WHAT IS EXPECTED:
Within the material, how many of the lines include the word "This"? State only that number.

SOURCE RECORDS:
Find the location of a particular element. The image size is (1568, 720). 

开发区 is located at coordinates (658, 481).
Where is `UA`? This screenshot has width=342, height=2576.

---

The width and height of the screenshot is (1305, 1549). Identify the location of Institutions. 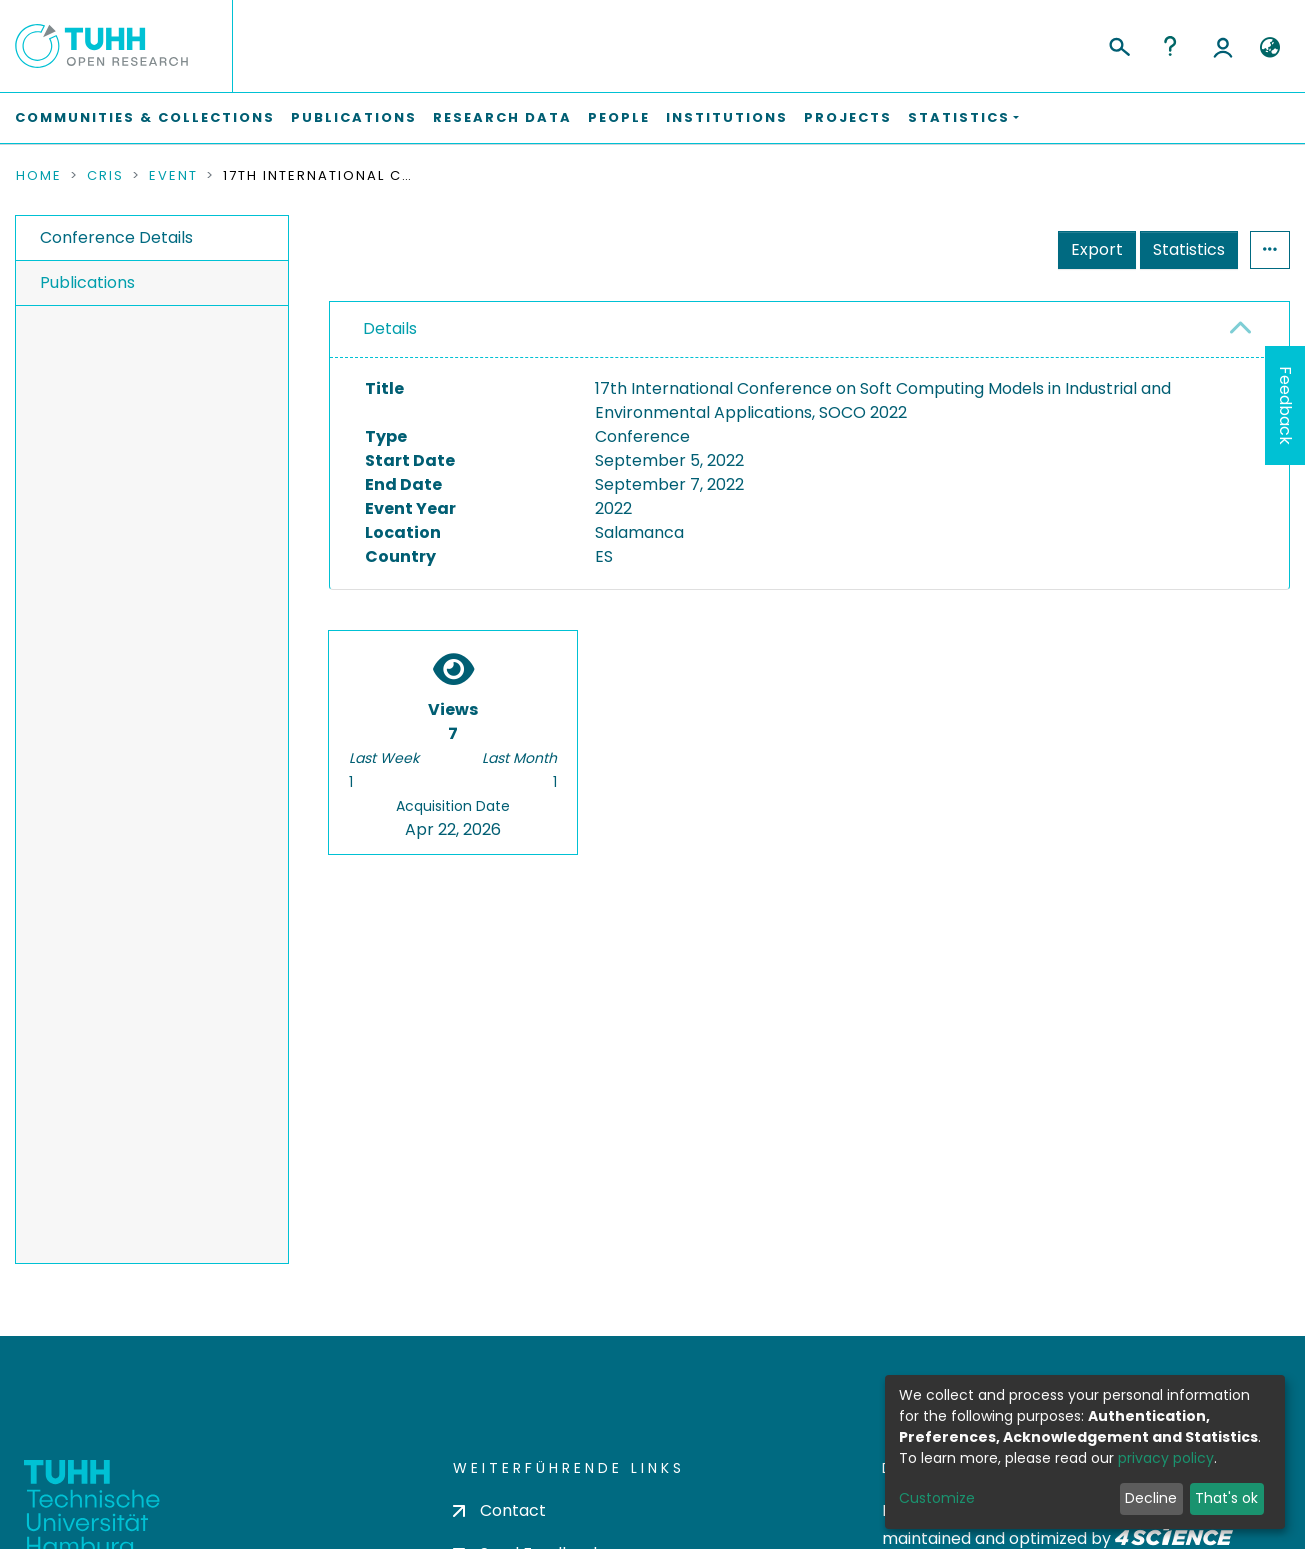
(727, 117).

* * *

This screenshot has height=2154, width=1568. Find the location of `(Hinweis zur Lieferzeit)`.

TASK ANSWER:
2